IndicFT
fastText is a subword-aware word embedding model. It is particularly well-suited for Indian languages due to their highly agglutinative morphology. We train fastText models on our IndicNLP Corpora and evaluate them on a set of tasks to measure its performance.
Our fastText models are available for 11 Indian languages: Assamese, Bengali, English, Gujarati, Hindi, Kannada, Malayalam, Marathi, Oriya, Punjabi, Tamil, Telugu.
To use our fastText models, first download them.

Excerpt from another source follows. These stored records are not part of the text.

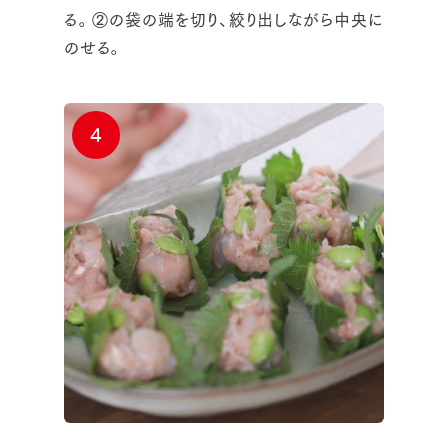
る。②の袋の端を切り、絞り出しながら中央に
のせる。
4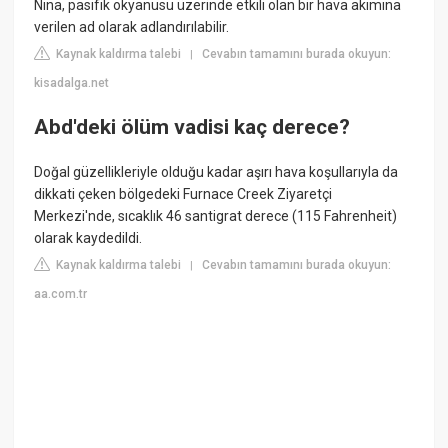
Nina, pasifik okyanusu üzerinde etkili olan bir hava akımına
verilen ad olarak adlandırılabilir.
Kaynak kaldırma talebi
Cevabın tamamını burada okuyun:
|
kisadalga.net
Abd'deki ölüm vadisi kaç derece?
Doğal güzellikleriyle olduğu kadar aşırı hava koşullarıyla da
dikkati çeken bölgedeki Furnace Creek Ziyaretçi
Merkezi'nde, sıcaklık 46 santigrat derece (115 Fahrenheit)
olarak kaydedildi.
Kaynak kaldırma talebi
Cevabın tamamını burada okuyun:
|
aa.com.tr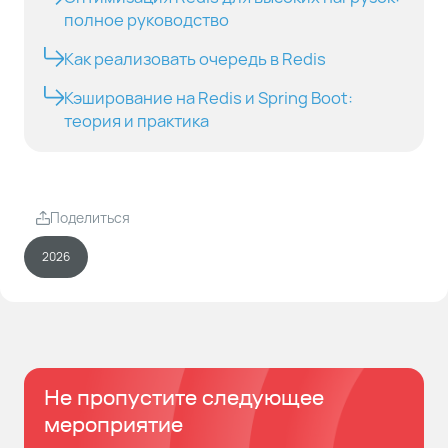
полное руководство
Как реализовать очередь в Redis
Кэширование на Redis и Spring Boot:
теория и практика
Поделиться
2026
Не пропустите следующее
мероприятие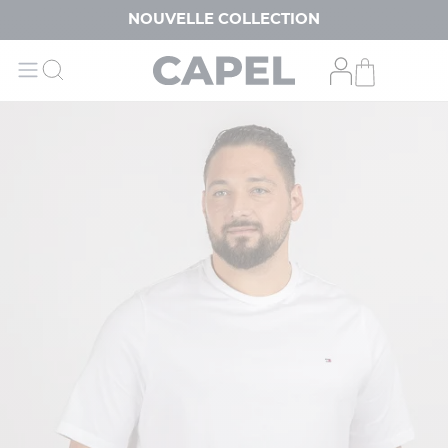
NOUVELLE COLLECTION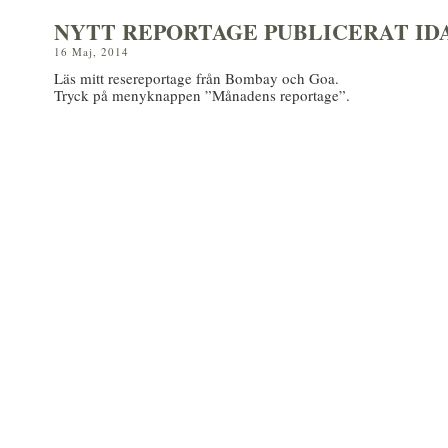
NYTT REPORTAGE PUBLICERAT ID
16 Maj, 2014
Läs mitt resereportage från Bombay och Goa.
Tryck på menyknappen ”Månadens reportage”.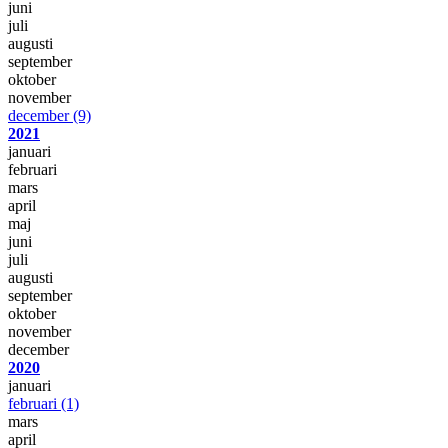
juni
juli
augusti
september
oktober
november
december
(9)
2021
januari
februari
mars
april
maj
juni
juli
augusti
september
oktober
november
december
2020
januari
februari
(1)
mars
april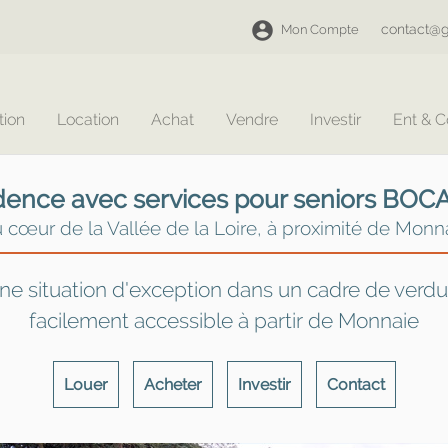
contact@g
Mon Compte
tion
Location
Achat
Vendre
Investir
Ent & 
dence avec services pour seniors BOC
 cœur de la Vallée de la Loire, à proximité de Monn
ne situation d'exception dans un cadre de verdu
facilement accessible à partir de Monnaie
Louer
Acheter
Investir
Contact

Next, install the fastText library:
pip3 install fasttext
and then load the models like this:
import fasttext
model = fasttext.load_model(path_to_binary_file)
For instructions on how to use these models, please refer to the official fastText documentation
Language | as | pa | hi | bn | or | gu | mr | kn | te | ml | ta |
---|---|---|---|---|---|---|---|---|---|---|---|
Vectors | link | link | link | link | link | link | link | link | link | link | link |
Model | link | link | link | link | link | link | link | link | link | link | link |
For a full results of evaluation, check our paper. Here, we show some of the evaluations.
Language | fastText wiki | fastText wiki+CC | Indic fastText |
---|---|---|---|
pa | 0.467 | 0.384 | 0.445 |
hi | 0.575 | 0.551 | 0.598 |
gu | 0.507 | 0.521 | 0.600 |
mr | 0.497 | 0.544 | 0.509 |
te | 0.559 | 0.543 | 0.578 |
ta | 0.439 | 0.438 | 0.422 |
Average | 0.507 | 0.497 | 0.525 |
Language | fastText wiki | fastText wiki+CC | Indic fastText |
---|---|---|---|
pa | 97.12 | 95.53 | 96.47 |
bn | 96.57 | 97.57 | 97.71 |
or | 94.80 | 96.20 | 98.43 |
gu | 95.12 | 94.63 | 99.02 |
mr | 96.44 | 97.07 | 99.37 |
kn | 95.93 | 96.53 | 97.43 |
te | 98.67 | 98.08 | 99.17 |
ml | 89.02 | 89.18 | 92.83 |
ta | 95.99 | 95.90 | 97.26 |
Average | 95.52 | 95.63 | 97.52 |
If you are using IndicFT, please cite the following paper:
@inproceedings{kakwani2020indicnlpsuite,
title={{IndicNLPSuite: Monolingual Corpora, Evaluation Benchmarks and Pre-trained Multilingual Language Models for Indian Languages}},
author={Divyanshu Kakwani and Anoop Kunchukuttan and Satish Golla and Gokul N.C. and Avik Bhattacharyya and Mitesh M. Khapra and Pratyush Kumar},
year={2020},
booktitle={Findings of EMNLP},
}
The IndicFT embeddings are released under the MIT License.